#### What is required
In how many lines of the records below does the word "yang" appear? Answer with the number alone.

______

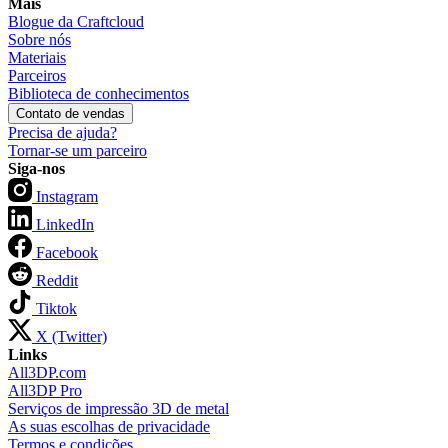
Mais
Blogue da Craftcloud
Sobre nós
Materiais
Parceiros
Biblioteca de conhecimentos
Contato de vendas
Precisa de ajuda?
Tornar-se um parceiro
Siga-nos
Instagram
LinkedIn
Facebook
Reddit
Tiktok
X (Twitter)
Links
All3DP.com
All3DP Pro
Serviços de impressão 3D de metal
As suas escolhas de privacidade
Termos e condições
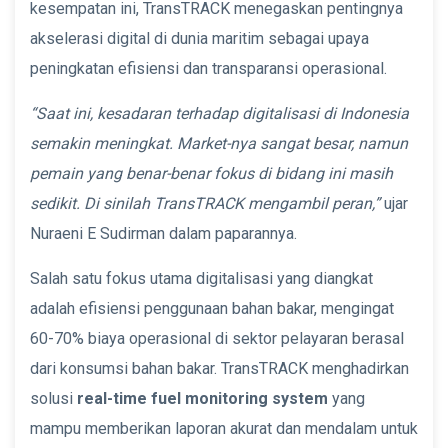
kesempatan ini, TransTRACK menegaskan pentingnya
akselerasi digital di dunia maritim sebagai upaya
peningkatan efisiensi dan transparansi operasional.
“Saat ini, kesadaran terhadap digitalisasi di Indonesia
semakin meningkat. Market-nya sangat besar, namun
pemain yang benar-benar fokus di bidang ini masih
sedikit. Di sinilah TransTRACK mengambil peran,”
ujar
Nuraeni E Sudirman dalam paparannya.
Salah satu fokus utama digitalisasi yang diangkat
adalah efisiensi penggunaan bahan bakar, mengingat
60-70% biaya operasional di sektor pelayaran berasal
dari konsumsi bahan bakar. TransTRACK menghadirkan
solusi
real-time fuel monitoring system
yang
mampu memberikan laporan akurat dan mendalam untuk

______

#### Your response
3